• **About this exercise**:
Filter the records, keeping every line that has the string "capacidad".

• **Source data**:
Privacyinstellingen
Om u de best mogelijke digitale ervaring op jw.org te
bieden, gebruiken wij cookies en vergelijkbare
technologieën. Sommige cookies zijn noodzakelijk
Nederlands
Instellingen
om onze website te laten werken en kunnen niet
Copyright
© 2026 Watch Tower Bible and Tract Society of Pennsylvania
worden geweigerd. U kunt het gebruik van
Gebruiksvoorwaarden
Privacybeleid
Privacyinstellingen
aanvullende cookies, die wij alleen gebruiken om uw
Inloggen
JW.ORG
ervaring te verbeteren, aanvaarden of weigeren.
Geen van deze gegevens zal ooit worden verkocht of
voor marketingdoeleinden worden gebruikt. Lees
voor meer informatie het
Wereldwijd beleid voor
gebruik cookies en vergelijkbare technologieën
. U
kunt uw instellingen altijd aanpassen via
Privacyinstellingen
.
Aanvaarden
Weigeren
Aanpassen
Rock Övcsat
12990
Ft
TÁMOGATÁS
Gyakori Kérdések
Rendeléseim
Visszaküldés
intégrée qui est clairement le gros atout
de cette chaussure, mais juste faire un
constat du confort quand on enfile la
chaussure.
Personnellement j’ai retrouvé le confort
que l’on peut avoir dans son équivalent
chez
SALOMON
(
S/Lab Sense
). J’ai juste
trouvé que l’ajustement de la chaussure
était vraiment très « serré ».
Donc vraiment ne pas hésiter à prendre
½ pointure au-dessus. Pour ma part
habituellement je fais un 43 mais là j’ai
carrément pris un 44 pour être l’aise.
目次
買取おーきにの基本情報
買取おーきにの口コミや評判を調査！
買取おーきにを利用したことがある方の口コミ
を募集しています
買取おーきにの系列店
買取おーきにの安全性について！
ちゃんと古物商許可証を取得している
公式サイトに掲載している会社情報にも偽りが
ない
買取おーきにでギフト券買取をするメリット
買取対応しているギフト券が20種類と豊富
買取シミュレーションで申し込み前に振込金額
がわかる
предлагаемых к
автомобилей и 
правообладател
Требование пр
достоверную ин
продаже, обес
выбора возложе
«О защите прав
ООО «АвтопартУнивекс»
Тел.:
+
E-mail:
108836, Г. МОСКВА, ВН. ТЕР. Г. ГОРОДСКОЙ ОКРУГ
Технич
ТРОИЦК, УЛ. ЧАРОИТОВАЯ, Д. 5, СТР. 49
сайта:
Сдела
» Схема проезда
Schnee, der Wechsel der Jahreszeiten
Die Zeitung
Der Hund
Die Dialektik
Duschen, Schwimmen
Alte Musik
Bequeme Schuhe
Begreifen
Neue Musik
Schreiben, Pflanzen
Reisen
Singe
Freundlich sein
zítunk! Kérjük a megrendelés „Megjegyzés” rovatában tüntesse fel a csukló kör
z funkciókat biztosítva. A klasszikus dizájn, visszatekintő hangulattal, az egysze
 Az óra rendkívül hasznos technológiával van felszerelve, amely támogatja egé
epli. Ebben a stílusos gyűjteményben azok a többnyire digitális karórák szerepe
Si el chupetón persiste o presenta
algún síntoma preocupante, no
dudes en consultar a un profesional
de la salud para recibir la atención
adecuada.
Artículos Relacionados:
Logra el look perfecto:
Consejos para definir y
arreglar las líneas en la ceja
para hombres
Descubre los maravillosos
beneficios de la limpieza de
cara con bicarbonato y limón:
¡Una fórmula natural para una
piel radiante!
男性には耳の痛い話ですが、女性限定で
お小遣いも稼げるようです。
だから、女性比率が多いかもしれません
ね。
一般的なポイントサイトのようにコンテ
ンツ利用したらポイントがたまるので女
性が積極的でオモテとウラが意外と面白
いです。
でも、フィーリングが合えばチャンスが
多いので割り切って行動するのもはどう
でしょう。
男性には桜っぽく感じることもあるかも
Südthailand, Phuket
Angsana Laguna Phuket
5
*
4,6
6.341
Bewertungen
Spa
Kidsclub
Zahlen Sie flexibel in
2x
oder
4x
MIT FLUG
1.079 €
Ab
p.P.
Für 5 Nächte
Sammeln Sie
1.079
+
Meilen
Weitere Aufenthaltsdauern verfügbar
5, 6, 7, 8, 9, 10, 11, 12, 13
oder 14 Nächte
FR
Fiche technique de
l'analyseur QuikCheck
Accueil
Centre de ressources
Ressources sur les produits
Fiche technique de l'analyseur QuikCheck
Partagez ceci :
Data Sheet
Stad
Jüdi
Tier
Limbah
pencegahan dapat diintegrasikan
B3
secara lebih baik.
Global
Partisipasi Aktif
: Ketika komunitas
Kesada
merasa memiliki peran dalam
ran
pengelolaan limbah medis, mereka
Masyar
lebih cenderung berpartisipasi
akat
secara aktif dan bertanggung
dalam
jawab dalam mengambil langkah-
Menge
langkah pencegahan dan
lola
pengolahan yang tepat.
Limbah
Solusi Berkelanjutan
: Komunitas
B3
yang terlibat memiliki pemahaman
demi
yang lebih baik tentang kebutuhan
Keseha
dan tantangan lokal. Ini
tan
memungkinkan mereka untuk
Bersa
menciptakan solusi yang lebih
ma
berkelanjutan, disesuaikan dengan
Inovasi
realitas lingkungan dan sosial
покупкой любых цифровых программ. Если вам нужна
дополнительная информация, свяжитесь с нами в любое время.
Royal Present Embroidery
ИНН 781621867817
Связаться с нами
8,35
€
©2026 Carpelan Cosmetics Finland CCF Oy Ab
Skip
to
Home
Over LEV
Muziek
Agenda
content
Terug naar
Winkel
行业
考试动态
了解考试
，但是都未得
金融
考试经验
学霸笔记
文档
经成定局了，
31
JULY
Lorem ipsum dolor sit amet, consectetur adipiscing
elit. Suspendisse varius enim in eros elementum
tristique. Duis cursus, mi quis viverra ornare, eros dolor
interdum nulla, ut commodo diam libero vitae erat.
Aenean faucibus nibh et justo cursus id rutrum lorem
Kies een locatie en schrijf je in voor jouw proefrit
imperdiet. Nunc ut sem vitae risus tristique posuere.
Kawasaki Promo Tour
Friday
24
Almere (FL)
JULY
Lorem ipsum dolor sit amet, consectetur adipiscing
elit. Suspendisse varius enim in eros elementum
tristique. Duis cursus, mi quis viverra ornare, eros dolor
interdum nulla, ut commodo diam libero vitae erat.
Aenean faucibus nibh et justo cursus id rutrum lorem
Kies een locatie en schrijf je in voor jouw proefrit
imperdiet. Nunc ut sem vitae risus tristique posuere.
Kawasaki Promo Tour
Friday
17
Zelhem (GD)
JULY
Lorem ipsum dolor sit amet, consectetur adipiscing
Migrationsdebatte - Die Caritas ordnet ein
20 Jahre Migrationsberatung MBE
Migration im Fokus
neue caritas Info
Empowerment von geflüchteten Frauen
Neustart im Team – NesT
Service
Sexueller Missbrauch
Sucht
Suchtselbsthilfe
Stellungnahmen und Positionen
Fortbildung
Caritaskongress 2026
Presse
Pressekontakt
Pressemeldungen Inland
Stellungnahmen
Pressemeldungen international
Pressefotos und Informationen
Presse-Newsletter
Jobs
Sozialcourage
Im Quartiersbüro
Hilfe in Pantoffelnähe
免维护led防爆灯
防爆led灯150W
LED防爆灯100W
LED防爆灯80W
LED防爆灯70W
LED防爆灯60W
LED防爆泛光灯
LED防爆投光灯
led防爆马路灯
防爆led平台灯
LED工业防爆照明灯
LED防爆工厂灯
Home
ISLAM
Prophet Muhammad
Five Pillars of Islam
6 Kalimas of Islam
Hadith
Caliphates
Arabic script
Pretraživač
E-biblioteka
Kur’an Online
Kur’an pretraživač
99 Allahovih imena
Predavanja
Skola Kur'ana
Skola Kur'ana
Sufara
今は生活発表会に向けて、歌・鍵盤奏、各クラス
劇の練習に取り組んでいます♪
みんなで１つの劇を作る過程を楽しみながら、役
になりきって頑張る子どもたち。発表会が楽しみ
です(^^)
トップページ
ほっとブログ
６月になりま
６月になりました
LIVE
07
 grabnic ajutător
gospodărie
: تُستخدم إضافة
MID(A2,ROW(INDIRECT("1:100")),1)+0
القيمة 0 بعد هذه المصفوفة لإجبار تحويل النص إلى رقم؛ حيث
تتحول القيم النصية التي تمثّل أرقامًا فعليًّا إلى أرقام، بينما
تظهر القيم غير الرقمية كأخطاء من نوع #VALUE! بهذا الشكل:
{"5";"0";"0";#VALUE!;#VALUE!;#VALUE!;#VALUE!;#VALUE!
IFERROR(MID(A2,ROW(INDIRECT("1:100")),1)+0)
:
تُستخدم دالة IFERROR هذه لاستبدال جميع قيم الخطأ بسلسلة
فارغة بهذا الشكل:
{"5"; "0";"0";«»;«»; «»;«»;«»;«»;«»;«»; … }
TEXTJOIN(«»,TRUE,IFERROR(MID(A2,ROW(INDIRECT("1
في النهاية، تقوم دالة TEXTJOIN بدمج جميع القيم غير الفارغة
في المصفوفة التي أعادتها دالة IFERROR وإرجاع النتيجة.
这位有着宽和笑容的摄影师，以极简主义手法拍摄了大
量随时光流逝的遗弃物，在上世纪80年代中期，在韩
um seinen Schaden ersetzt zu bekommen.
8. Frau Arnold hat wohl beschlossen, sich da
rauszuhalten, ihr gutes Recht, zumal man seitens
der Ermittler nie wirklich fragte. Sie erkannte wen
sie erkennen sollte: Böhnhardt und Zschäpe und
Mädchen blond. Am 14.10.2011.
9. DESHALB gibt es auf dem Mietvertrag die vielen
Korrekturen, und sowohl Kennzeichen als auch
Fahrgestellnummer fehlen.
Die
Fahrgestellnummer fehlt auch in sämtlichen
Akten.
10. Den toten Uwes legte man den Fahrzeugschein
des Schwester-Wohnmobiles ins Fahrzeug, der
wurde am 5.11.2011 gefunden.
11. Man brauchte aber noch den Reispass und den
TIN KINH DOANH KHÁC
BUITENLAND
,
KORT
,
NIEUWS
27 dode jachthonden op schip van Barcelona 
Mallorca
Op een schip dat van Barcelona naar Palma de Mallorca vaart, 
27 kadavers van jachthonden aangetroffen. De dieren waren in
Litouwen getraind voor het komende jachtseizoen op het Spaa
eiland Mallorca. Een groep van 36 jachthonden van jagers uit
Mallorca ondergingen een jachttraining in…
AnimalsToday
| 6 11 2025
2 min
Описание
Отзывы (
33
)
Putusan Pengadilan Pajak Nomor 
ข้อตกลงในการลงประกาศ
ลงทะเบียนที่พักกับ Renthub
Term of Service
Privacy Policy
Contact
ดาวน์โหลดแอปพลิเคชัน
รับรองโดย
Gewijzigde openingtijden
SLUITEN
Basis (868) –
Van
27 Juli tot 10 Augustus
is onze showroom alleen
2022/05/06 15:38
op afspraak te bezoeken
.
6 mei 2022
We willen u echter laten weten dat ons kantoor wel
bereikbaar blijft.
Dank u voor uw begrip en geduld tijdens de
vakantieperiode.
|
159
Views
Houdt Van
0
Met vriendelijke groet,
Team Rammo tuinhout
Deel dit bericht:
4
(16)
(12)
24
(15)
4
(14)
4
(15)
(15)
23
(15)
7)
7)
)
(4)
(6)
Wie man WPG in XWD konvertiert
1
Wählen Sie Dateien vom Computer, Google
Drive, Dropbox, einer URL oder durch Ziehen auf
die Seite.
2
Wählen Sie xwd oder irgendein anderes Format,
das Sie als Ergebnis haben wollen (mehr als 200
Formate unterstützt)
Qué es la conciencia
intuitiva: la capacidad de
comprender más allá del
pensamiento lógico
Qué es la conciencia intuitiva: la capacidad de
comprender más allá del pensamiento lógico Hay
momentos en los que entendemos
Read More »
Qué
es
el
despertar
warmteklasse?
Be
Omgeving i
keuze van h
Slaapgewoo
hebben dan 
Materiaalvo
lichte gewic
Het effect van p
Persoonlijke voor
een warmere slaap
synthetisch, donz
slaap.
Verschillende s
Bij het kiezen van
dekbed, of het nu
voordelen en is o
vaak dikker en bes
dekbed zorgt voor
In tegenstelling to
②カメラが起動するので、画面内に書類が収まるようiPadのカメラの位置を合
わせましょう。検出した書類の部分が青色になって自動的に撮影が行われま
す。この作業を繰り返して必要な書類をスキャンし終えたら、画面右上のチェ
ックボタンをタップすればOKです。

• **Task output**:
intuitiva: la capacidad de
Qué es la conciencia intuitiva: la capacidad de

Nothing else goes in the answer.